Cultus cod, blue cod, green cod, buffalo cod, ling, greenling
If ever there were a fish with an identity crisis, it’s the lingcod, for despite its name, this species is neither a cod nor a ling. Rather, it’s a Pacific greenling, from the family Hexagrammidae. The lingcod likely got the name ling from early settlers who related it to European lings but acknowledged its white flaky flesh by adding cod. Cultus cod was the name used most often in the early 1900s — an insult to this fine fish, as cultus means “of little worth” in Chinook. Lingcod ranges from Baja California to Kodiak Island and the Aleutian Peninsula. It is a bycatch of trawl and longline fisheries, though there is a targeted fishery in Southeast Alaska. The best lingcod is landed by hook-and-line boats that bleed and ice the fish immediately after harvest. Lingcod can grow to 90 pounds but typical market size is around 10 pounds.
Don’t be alarmed by the blue-green tint of the raw meat. The color cooks out completely, leaving a snow-white piece of fish.
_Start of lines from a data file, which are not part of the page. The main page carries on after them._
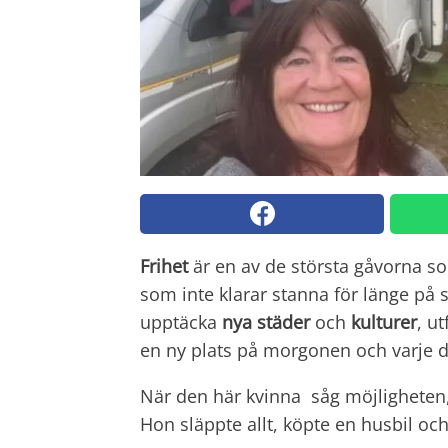
Frihet
är en av de största gåvorna so
som inte klarar stanna för länge på 
upptäcka
nya städer
och
kulturer
, u
en ny plats på morgonen och varje d
När den här kvinna såg möjligheten,
Hon släppte allt, köpte en husbil oc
The mild-tasting meat is tender yet firm, with large, soft, moist flakes.
|Total Fat:||1.06 g|
|Saturated Fat:||0.19 g|
|Omega 3:||0.0 g|
A favorite in the Pacific Northwest for upscale fish and chips, lingcod can be prepared many ways. It works well on the grill, and large lingcod can be stuffed with vegetables and baked. Steaks and fillets are good baked with a topping such as a sun-dried tomato sauce. Steaks also may be steamed with herbs and spices. The density of the flesh requires a longer cooking time than that of other whitefish, but be careful not to overcook the lean meat.